We likewise find plaintiffs' reliance on Flores v. Nature's Best Distribution, LLC (2016) 7 Cal.App.5th 1 unavailing. In Flores, the court found the arbitration provision unenforceable because it failed to (1) "identify with which entity or entities plaintiff had agreed to" arbitrate, (2) specify which claim would be subject to arbitration verses the grievance procedure contained in the collective bargaining agreement, and (3) state which set of the American Arbitration Association (AAA) rules would apply. (Id. at pp. 910.) The first two bases are inapplicable to the current dispute. The third basis identified in Flores is distinguishable because the defendant first sought to enforce AAA rules that became effective 12 years after the plaintiff signed the agreement, and then argued-without any supporting evidence- that an alternative set of rules had been in effect at the time. (Id. at p. 10.) The Flores court thus found the agreement at issue ambiguous because of the defendant's inability to identify the applicable rules at the time the plaintiff executed the agreement. The Flores court did not reach any broader conclusions regarding how arbitration provisions must identify any rules or procedures.
3. Nicalo is Entitled to Enforce the Arbitration Provision
Nicalo asserts it is entitled to arbitrate the claims against it, despite being a nonsignatory to the arbitration agreement, under the doctrines of agency and equitable estoppel.

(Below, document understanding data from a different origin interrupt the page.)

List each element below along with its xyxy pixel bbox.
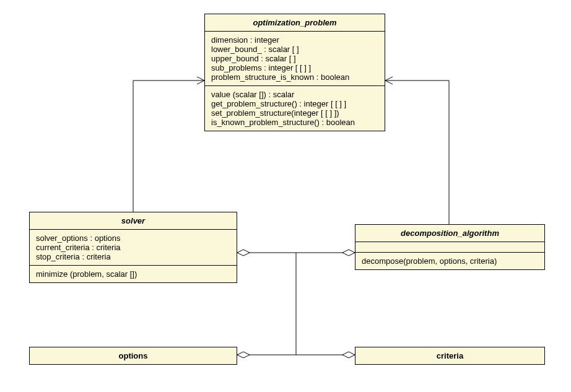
title-text: criteria <box>437 351 463 360</box>
class-criteria: criteria <box>355 347 545 365</box>
op: is_known_problem_structure() : boolean <box>211 118 378 127</box>
class-title: decomposition_algorithm <box>355 225 544 242</box>
op: decompose(problem, options, criteria) <box>362 256 538 266</box>
diamond-icon <box>237 250 250 256</box>
attributes-section: dimension : integer lower_bound_ : scala… <box>205 32 385 86</box>
operations-section: decompose(problem, options, criteria) <box>355 253 544 269</box>
title-text: options <box>119 351 148 360</box>
class-decomposition-algorithm: decomposition_algorithm decompose(proble… <box>355 224 545 270</box>
title-text: optimization_problem <box>253 18 336 27</box>
attr: stop_criteria : criteria <box>36 252 230 261</box>
class-solver: solver solver_options : options current_… <box>29 212 237 283</box>
op: set_problem_structure(integer [ [ ] ]) <box>211 108 378 118</box>
title-text: decomposition_algorithm <box>401 229 499 238</box>
arrowhead-open <box>385 77 393 84</box>
connector-decomp-to-optprob <box>385 81 449 224</box>
class-optimization-problem: optimization_problem dimension : integer… <box>204 14 385 131</box>
attr: upper_bound : scalar [ ] <box>211 54 378 63</box>
class-title: options <box>30 347 237 364</box>
op: value (scalar []) : scalar <box>211 90 378 99</box>
attr: lower_bound_ : scalar [ ] <box>211 45 378 54</box>
operations-section: minimize (problem, scalar []) <box>30 266 237 282</box>
op: minimize (problem, scalar []) <box>36 269 230 279</box>
attr: current_criteria : criteria <box>36 243 230 252</box>
diagram-canvas: optimization_problem dimension : integer… <box>0 0 571 392</box>
attributes-section: solver_options : options current_criteri… <box>30 230 237 266</box>
attributes-section <box>355 242 544 253</box>
diamond-icon <box>342 352 355 358</box>
class-title: solver <box>30 212 237 230</box>
attr: sub_problems : integer [ [ ] ] <box>211 63 378 72</box>
operations-section: value (scalar []) : scalar get_problem_s… <box>205 86 385 131</box>
op: get_problem_structure() : integer [ [ ] … <box>211 99 378 108</box>
class-options: options <box>29 347 237 365</box>
class-title: optimization_problem <box>205 14 385 32</box>
connector-solver-to-optprob <box>133 81 204 212</box>
class-title: criteria <box>355 347 544 364</box>
title-text: solver <box>121 216 145 225</box>
diamond-icon <box>237 352 250 358</box>
diamond-icon <box>342 250 355 256</box>
attr: problem_structure_is_known : boolean <box>211 72 378 82</box>
arrowhead-open <box>197 77 204 84</box>
attr: dimension : integer <box>211 35 378 45</box>
attr: solver_options : options <box>36 233 230 243</box>
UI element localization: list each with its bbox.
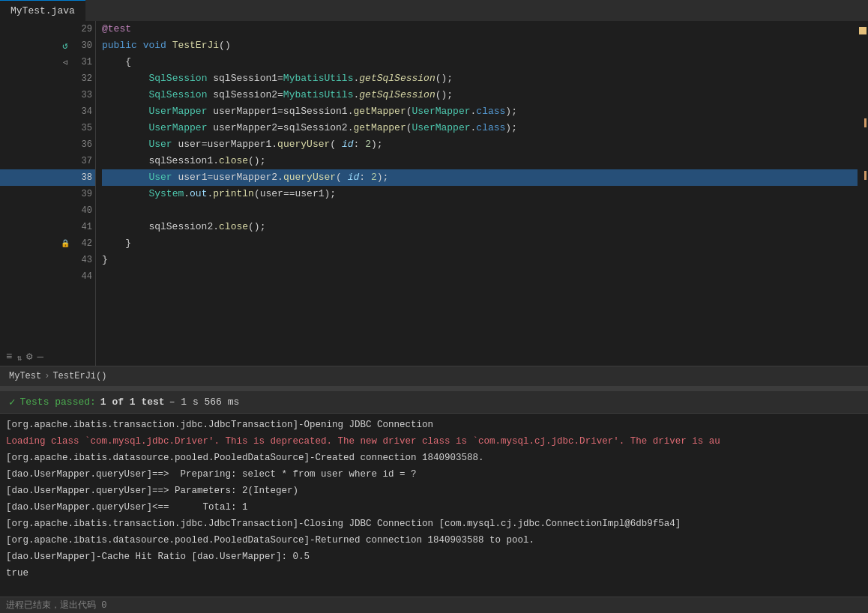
code-line-41: sqlSession2.close(); bbox=[102, 219, 858, 235]
editor-container: MyTest.java 29 ↺ 30 ◁ 31 32 bbox=[0, 0, 868, 613]
terminal-output: [org.apache.ibatis.transaction.jdbc.Jdbc… bbox=[0, 414, 868, 597]
line-gutter: 29 ↺ 30 ◁ 31 32 33 34 bbox=[0, 21, 96, 366]
gutter-space-36 bbox=[59, 139, 71, 151]
breadcrumb-bar: MyTest › TestErJi() bbox=[0, 366, 868, 387]
code-line-39: System.out.println(user==user1); bbox=[102, 186, 858, 202]
term-line-1: Loading class `com.mysql.jdbc.Driver'. T… bbox=[6, 433, 862, 450]
line-num-37: 37 bbox=[74, 156, 92, 166]
code-line-30: public void TestErJi() bbox=[102, 37, 858, 54]
code-line-40 bbox=[102, 202, 858, 219]
gutter-space-40 bbox=[59, 205, 71, 217]
scrollbar-marker-mid2 bbox=[864, 171, 867, 180]
line-row-40: 40 bbox=[0, 202, 95, 219]
term-line-5: [dao.UserMapper.queryUser]<== Total: 1 bbox=[6, 499, 862, 516]
line-num-41: 41 bbox=[74, 222, 92, 232]
line-num-39: 39 bbox=[74, 189, 92, 199]
run-icon-30[interactable]: ↺ bbox=[59, 40, 71, 52]
breadcrumb-method: TestErJi() bbox=[52, 371, 106, 381]
line-row-37: 37 bbox=[0, 153, 95, 169]
line-num-29: 29 bbox=[74, 24, 92, 34]
gutter-space-33 bbox=[59, 89, 71, 101]
sort-icon[interactable]: ⇅ bbox=[16, 353, 22, 363]
test-count: 1 of 1 test bbox=[100, 396, 165, 408]
term-line-2: [org.apache.ibatis.datasource.pooled.Poo… bbox=[6, 450, 862, 466]
scrollbar-marker-mid1 bbox=[864, 118, 867, 127]
line-num-36: 36 bbox=[74, 139, 92, 150]
test-status-label: Tests passed: bbox=[19, 396, 95, 408]
test-passed-badge: ✓ Tests passed: 1 of 1 test – 1 s 566 ms bbox=[9, 396, 239, 408]
line-num-34: 34 bbox=[74, 106, 92, 117]
gutter-space-29 bbox=[59, 23, 71, 35]
line-num-32: 32 bbox=[74, 73, 92, 84]
line-num-43: 43 bbox=[74, 255, 92, 265]
code-line-44 bbox=[102, 268, 858, 285]
code-line-36: User user=userMapper1.queryUser( id: 2); bbox=[102, 136, 858, 153]
terminal-area: ✓ Tests passed: 1 of 1 test – 1 s 566 ms… bbox=[0, 391, 868, 613]
line-num-33: 33 bbox=[74, 90, 92, 100]
term-line-9: true bbox=[6, 565, 862, 582]
gutter-space-35 bbox=[59, 122, 71, 134]
list-icon[interactable]: ≡ bbox=[6, 351, 12, 363]
line-row-32: 32 bbox=[0, 70, 95, 87]
gutter-space-44 bbox=[59, 271, 71, 283]
gutter-space-34 bbox=[59, 106, 71, 118]
code-line-42: } bbox=[102, 235, 858, 252]
gutter-space-32 bbox=[59, 73, 71, 85]
tab-label: MyTest.java bbox=[10, 5, 75, 16]
code-line-38: User user1=userMapper2.queryUser( id: 2)… bbox=[102, 169, 858, 186]
gutter-space-38 bbox=[59, 172, 71, 184]
line-row-29: 29 bbox=[0, 21, 95, 37]
line-row-42: 🔒 42 bbox=[0, 235, 95, 252]
lock-icon-42: 🔒 bbox=[59, 238, 71, 250]
term-line-0: [org.apache.ibatis.transaction.jdbc.Jdbc… bbox=[6, 417, 862, 433]
term-line-7: [org.apache.ibatis.datasource.pooled.Poo… bbox=[6, 532, 862, 549]
gutter-space-37 bbox=[59, 155, 71, 167]
check-icon: ✓ bbox=[9, 396, 15, 408]
code-line-33: SqlSession sqlSession2=MybatisUtils.getS… bbox=[102, 87, 858, 103]
test-time: – 1 s 566 ms bbox=[169, 396, 240, 408]
line-row-39: 39 bbox=[0, 186, 95, 202]
line-num-42: 42 bbox=[74, 238, 92, 249]
terminal-header: ✓ Tests passed: 1 of 1 test – 1 s 566 ms bbox=[0, 391, 868, 414]
line-row-31: ◁ 31 bbox=[0, 54, 95, 70]
line-row-30: ↺ 30 bbox=[0, 37, 95, 54]
line-num-44: 44 bbox=[74, 271, 92, 282]
gutter-space-41 bbox=[59, 221, 71, 233]
code-line-31: { bbox=[102, 54, 858, 70]
term-line-4: [dao.UserMapper.queryUser]==> Parameters… bbox=[6, 483, 862, 499]
status-bar-text: 进程已结束，退出代码 0 bbox=[6, 599, 106, 612]
gutter-arrow-31: ◁ bbox=[59, 56, 71, 68]
breadcrumb-separator: › bbox=[44, 371, 49, 381]
code-line-32: SqlSession sqlSession1=MybatisUtils.getS… bbox=[102, 70, 858, 87]
line-num-38: 38 bbox=[74, 172, 92, 183]
code-line-43: } bbox=[102, 252, 858, 268]
line-num-35: 35 bbox=[74, 123, 92, 133]
line-num-31: 31 bbox=[74, 57, 92, 67]
term-line-3: [dao.UserMapper.queryUser]==> Preparing:… bbox=[6, 466, 862, 483]
line-row-33: 33 bbox=[0, 87, 95, 103]
gutter-space-39 bbox=[59, 188, 71, 200]
gutter-bottom-actions: ≡ ⇅ ⚙ — bbox=[0, 285, 95, 366]
line-row-41: 41 bbox=[0, 219, 95, 235]
active-tab[interactable]: MyTest.java bbox=[0, 0, 85, 21]
editor-scrollbar[interactable] bbox=[858, 21, 868, 366]
term-line-6: [org.apache.ibatis.transaction.jdbc.Jdbc… bbox=[6, 516, 862, 532]
line-row-36: 36 bbox=[0, 136, 95, 153]
line-num-30: 30 bbox=[74, 40, 92, 51]
line-row-44: 44 bbox=[0, 268, 95, 285]
settings-icon[interactable]: ⚙ bbox=[26, 350, 32, 363]
code-line-34: UserMapper userMapper1=sqlSession1.getMa… bbox=[102, 103, 858, 120]
minus-icon[interactable]: — bbox=[37, 351, 43, 363]
term-line-8: [dao.UserMapper]-Cache Hit Ratio [dao.Us… bbox=[6, 549, 862, 565]
line-row-38: 38 bbox=[0, 169, 95, 186]
editor-main: 29 ↺ 30 ◁ 31 32 33 34 bbox=[0, 21, 868, 366]
code-line-35: UserMapper userMapper2=sqlSession2.getMa… bbox=[102, 120, 858, 136]
breadcrumb-path: MyTest bbox=[9, 371, 41, 381]
code-editor[interactable]: @test public void TestErJi() { SqlSessio… bbox=[96, 21, 858, 366]
code-line-37: sqlSession1.close(); bbox=[102, 153, 858, 169]
line-row-34: 34 bbox=[0, 103, 95, 120]
tab-area: MyTest.java bbox=[0, 0, 868, 21]
status-bar: 进程已结束，退出代码 0 bbox=[0, 597, 868, 613]
gutter-space-43 bbox=[59, 254, 71, 266]
line-row-35: 35 bbox=[0, 120, 95, 136]
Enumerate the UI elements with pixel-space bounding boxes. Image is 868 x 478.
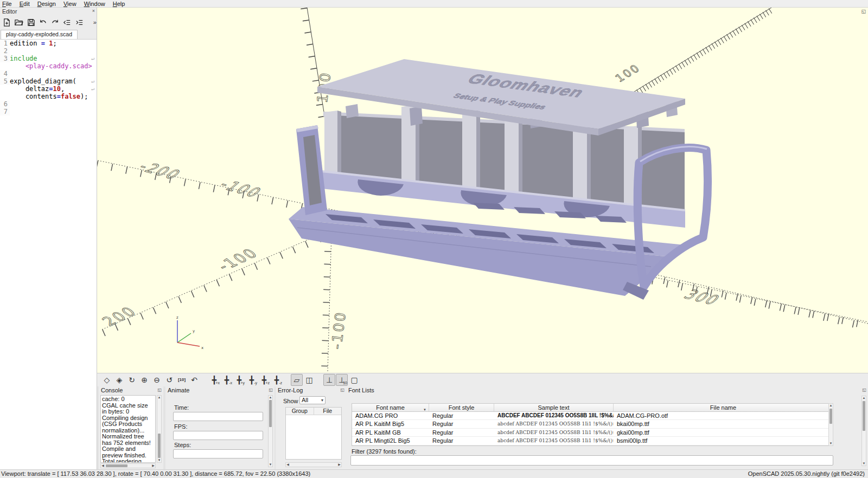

A party seeking to compel arbitration must generally establish that he or she was a party to an arbitration agreement. (DMS Services, LLC v. Superior Court (2012) 205 Cal.App.4th 1346, 1352-1353 (DMS Services); JSM Tuscany, LLC v. Superior Court (2011) 193 Cal.App.4th 1222, 1236.) However, both California and federal courts have recognized certain exceptions which permit a nonsignatory to an agreement with an arbitration clause "to compel arbitration of, or be compelled to arbitrate, a dispute arising within the scope of that agreement." (DMS Services, at p. 1353; see also Metalclad Corp. v. Ventana Environmental Organizational Partnership (2003) 109 Cal.App.4th 1705, 1713-1714.) These exceptions include when a nonsignatory defendant is acting as an agent of a signatory to the arbitration agreement (Dryer v. Los Angeles Rams (1985) 40 Cal.3d 406, 418) and under the doctrine of equitable estoppel (Jensen v. U-Haul Co. of California (2017) 18 Cal.App.5th 295, 306 (Jensen)).
"' "The significant test of an agency relationship is the principal's right to control the activities of the agent." '" (Violette v. Shoup (1993) 16 Cal.App.4th 611, 620.) However, an agency relationship with a signatory, without more, is generally insufficient to allow a nonsignatory to enforce an agreement to arbitrate. (Jensen, supra, 18 Cal.App.5th at pp. 304-305.) A nonsignatory defendant may compel arbitration only "where there is a connection between the claims alleged against the nonsignatory and its agency relationship with the signatory." (Cohen v. TNP 2008 Participating Notes Program, LLC (2019) 31 Cal.App.5th 840, 863.)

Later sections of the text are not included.